This medication may be prescribed for other uses. Ask your doctor or pharmacist for more information.
Inamrinone - Clinical Pharmacology
Inamrinone is a positive inotropic agent with vasodilator activity, different in structure and mode of action from either digitalis glycosides or catecholamines.
The mechanism of its inotropic and vasodilator effects has not been fully elucidated.
With respect to its inotropic effect, experimental evidence indicates that it is not a beta-adrenergic agonist. It inhibits myocardial cyclic adenosine monophosphate (c-AMP) phosphodiesterase activity and increases cellular levels of c-AMP. Unlike digitalis, it does not inhibit sodium-potassium adenosine triphosphatase activity.
With respect to its vasodilatory activity, Inamrinone reduces afterload and preload by its direct relaxant effect on vascular smooth muscle.
Following intravenous bolus (1 to 2 minutes) injection of 0.68 mg/kg to 1.2 mg/kg to normal volunteers, Inamrinone had a volume of distribution of 1.2 liters/kg, and following a distributive phase half-life of about 4.6 minutes in plasma, had a mean apparent first-order terminal elimination half-life of about 3.6 hours. In patients with congestive heart failure receiving infusions of Inamrinone the mean apparent first-order terminal elimination half-life was about 5.8 hours.
Inamrinone has been shown in one study to be 10% to 22% bound to human plasma protein by ultrafiltration in vitro, and in another study 35% to 49% bound by either ultrafiltration or equilibrium dialysis.

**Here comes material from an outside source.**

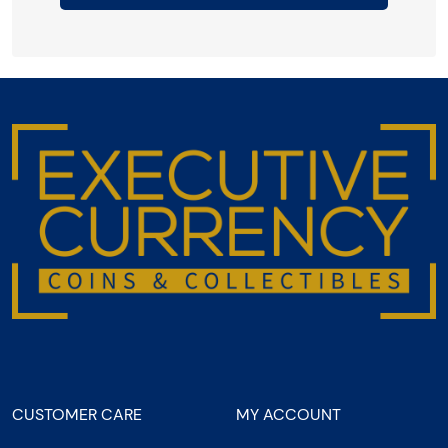
CUSTOMER CARE
MY ACCOUNT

The primary route of excretion in man is via the urine as both Inamrinone and several metabolites (N-glycolyl, N-acetate, O-glucuronide and N-glucuronide). In normal volunteers, approximately 63% of an oral dose of 14C-Iabelled Inamrinone was excreted in the urine over a 96-hour period. In the first 8 hours, 51% of the radioactivity in the urine was Inamrinone with 5% as the N-acetate, 8% as the N-glycolate, and less than 5% for each glucuronide. Approximately 18% of the administered dose was excreted in the feces in 72 hours.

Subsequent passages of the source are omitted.